Party Al Fresco: Inside a Tropical Garden

Summers in Mississippi spark a fiesta-ready Mexican paradise
Giant jacaranda trees overlook the dining terrace, which features a teak-and-steel table Fisher designed that can be pulled apart into three separate pieces for smaller gatherings. PHOTO: AMY DICKERSON

“We bought it for the trees,” says Andrew Fisher. Back in 2011, Fisher and his husband, Jeffry Weisman, were looking at houses in San Miguel de Allende, Mexico. Lots of houses. More than two dozen during one week. They saw plenty of contenders, but one stood out for its trio of century-old jacarandas, with their electric-blue canopy of high, twisting branches. “We’re designers. We could do anything with the house, but I’d never be able to grow trees like those in my lifetime.”
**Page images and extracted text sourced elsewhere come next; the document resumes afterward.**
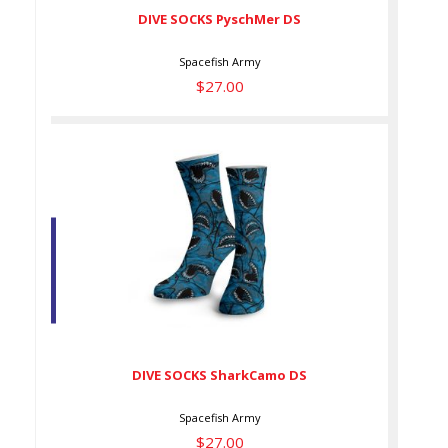
DIVE SOCKS PyschMer DS
Spacefish Army
$27.00
DIVE SOCKS SharkCamo DS
$27.00
DIVE SOCKS SharkCamo DS
Spacefish Army
$27.00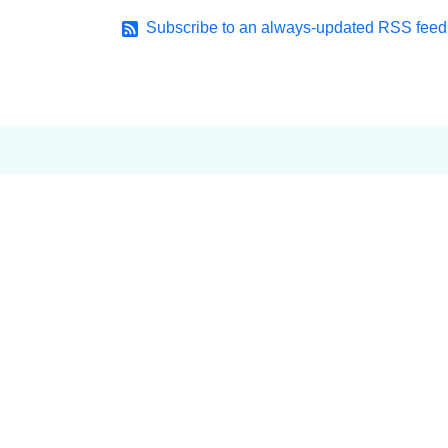
Subscribe to an always-updated RSS feed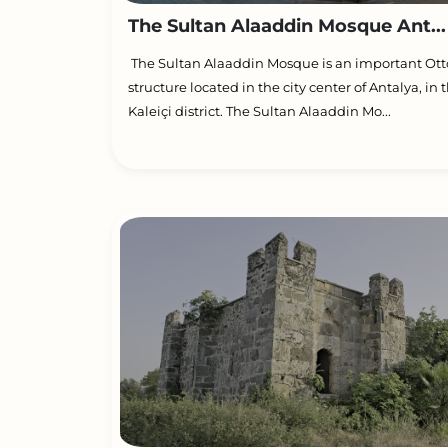
The Sultan Alaaddin Mosque Ant...
The Sultan Alaaddin Mosque is an important O
structure located in the city center of Antalya, in 
Kaleiçi district. The Sultan Alaaddin Mo...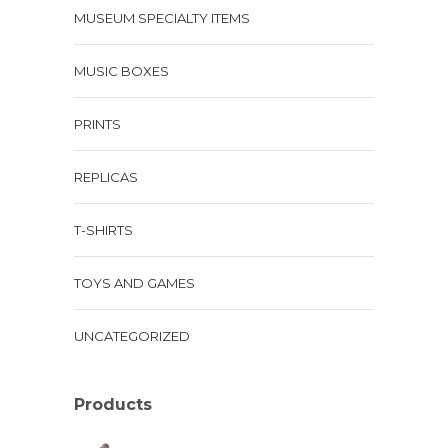
MUSEUM SPECIALTY ITEMS
MUSIC BOXES
PRINTS
REPLICAS
T-SHIRTS
TOYS AND GAMES
UNCATEGORIZED
Products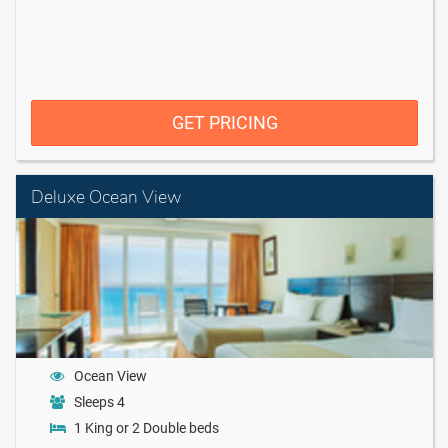
GET PRICING
Deluxe Ocean View
Ocean View
Sleeps 4
1 King or 2 Double beds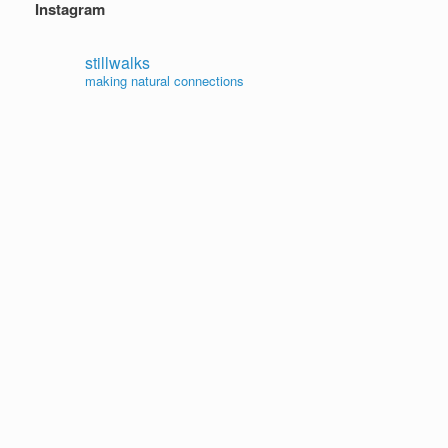
Instagram
stillwalks
making natural connections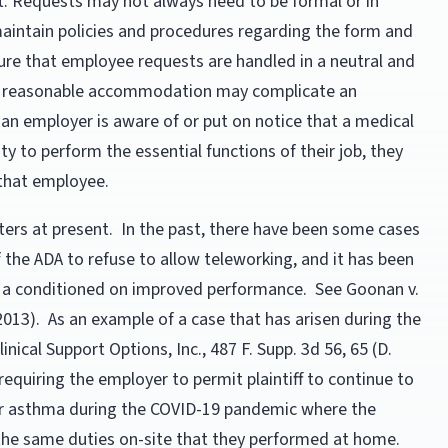
t. Requests may not always need to be formal or in
 maintain policies and procedures regarding the form and
re that employee requests are handled in a neutral and
t a reasonable accommodation may complicate an
an employer is aware of or put on notice that a medical
ty to perform the essential functions of their job, they
 that employee.
ers at present. In the past, there have been some cases
 the ADA to refuse to allow teleworking, and it has been
 a conditioned on improved performance. See Goonan v.
. 2013). As an example of a case that has arisen during the
nical Support Options, Inc., 487 F. Supp. 3d 56, 65 (D.
requiring the employer to permit plaintiff to continue to
r asthma during the COVID-19 pandemic where the
the same duties on-site that they performed at home.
Seven years later, those ancient jacarandas are a focal point in a garden of many wonders.

The overarching wonder is how home and garden meld into one, a reality that’s possible in this high-desert city, where spring seems to linger year-round. Located blocks from San Miguel’s main plaza, Fisher and Weisman’s home, named Casa Acanto for its acanthus-leaf design motif, sits on a cobblestoned street cheek by jowl with other nondescript plaster facades. Unlike most of its Spanish-colonial neighbors, which were built around central courtyards, Casa Acanto, originally an eighteenth-century tannery, is L-shaped and backed by a large terraced garden enclosed in towering, vine-choked walls. Nearly every room opens to the outdoors. “The garden is the hallway of the house,” says Weisman.
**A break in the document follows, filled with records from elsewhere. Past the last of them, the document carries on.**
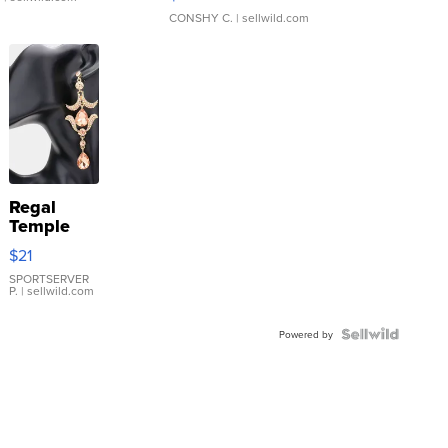
CONSHY C.
| sellwild.com
Regal
Temple
Droplet
$21
Earrings
SPORTSERVER
P.
| sellwild.com
Powered by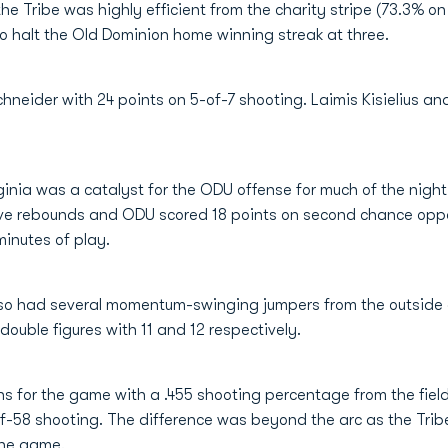
the Tribe was highly efficient from the charity stripe (73.3% 
o halt the Old Dominion home winning streak at three.
hneider with 24 points on 5-of-7 shooting. Laimis Kisielius a
inia was a catalyst for the ODU offense for much of the night
ive rebounds and ODU scored 18 points on second chance oppor
minutes of play.
so had several momentum-swinging jumpers from the outside a
double figures with 11 and 12 respectively.
s for the game with a .455 shooting percentage from the fie
-58 shooting. The difference was beyond the arc as the Tribe
the game.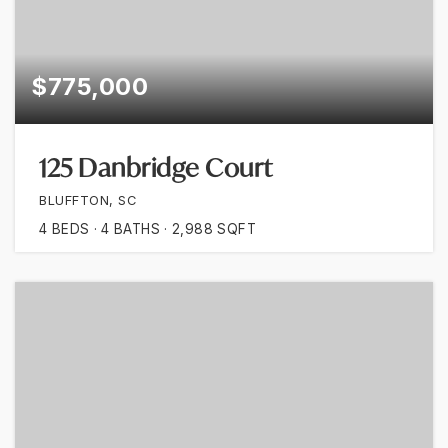
$775,000
125 Danbridge Court
BLUFFTON, SC
4
BEDS
4
BATHS
2,988
SQFT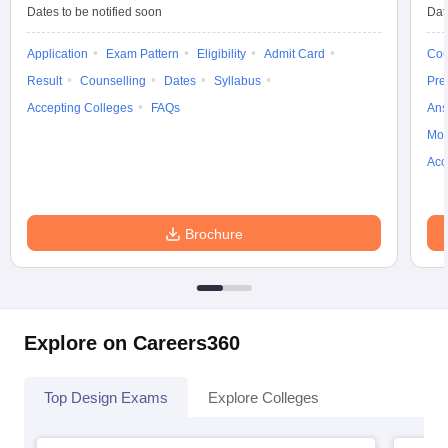
ccepting UCEED
Design Colleges in india Accepting CEED
Design College
Dates to be notified soon
Dat
olleges in India
M.Des Colleges in India
M.Des Fashion Design Colleges
Game Design
B.Des Interior Design
Bvoc
Bvoc Interior Design
Bvoc Fashi
Application
Exam Pattern
Eligibility
Admit Card
Cou
h
Result
Counselling
Dates
Syllabus
Pre
Accepting Colleges
FAQs
Ans
Merchandiser
Moc
 Free Mock Test
NIFT Courses PDF
Acc
am Pattern PDF
CEED Syllabus PDF
Brochure
Explore on Careers360
Top Design Exams
Explore Colleges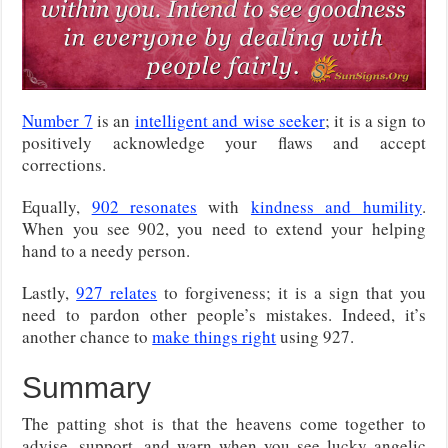
Number 7
is an
intelligent and wise seeker
; it is a sign to
positively acknowledge your flaws and accept
corrections.
Equally,
902 resonates
with
kindness and humility
.
When you see 902, you need to extend your helping
hand to a needy person.
Lastly,
927 relates
to forgiveness; it is a sign that you
need to pardon other people’s mistakes. Indeed, it’s
another chance to
make things right
using 927.
Summary
The patting shot is that the heavens come together to
advise, support, and warn when you see lucky angelic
From left: The pool, build with cobalt-blue tile from the nearby town of Dolores Hidalgo; La Parroquia de San Miguel Arcángel on San Miguel’s main plaza, viewed from a two-story casita beside the pool; the home’s owners, Jeffry Weisman and Andrew Fisher. PHOTO: AMY DICKERSON

And that hallway is a well-groomed jungle. The plants here are lush and evocative. Algerian ivy and plumbago—a vine-like shrub with blue, geranium-esque flowers—clamber up a south-facing wall. A row of potted philodendrons on a high shelf tumble down another wall. Clivia creeps among boxwood and pittosporum hedges. With the flora comes fauna, especially birds, including morning-singing kiskadees, vermillion flycatchers that hover around doorways snatching insects from spiderwebs, and a pair of white owls that nest high above in the jacarandas.

Fisher, the driving force behind the garden design, drew inspiration from boyhood summers and Christmas holidays spent near Jackson, Mississippi, with his grandmother and great-aunt at his maternal homeplace. The Michigan native marveled at how the azalea hedges and boxwoods and yucca plants—most of which turn up at Casa Acanto—grew in the South with abandon. After living—and gardening—for years in Northern California, Fisher has found San Miguel de Allende to be even more of a hothouse than Mississippi.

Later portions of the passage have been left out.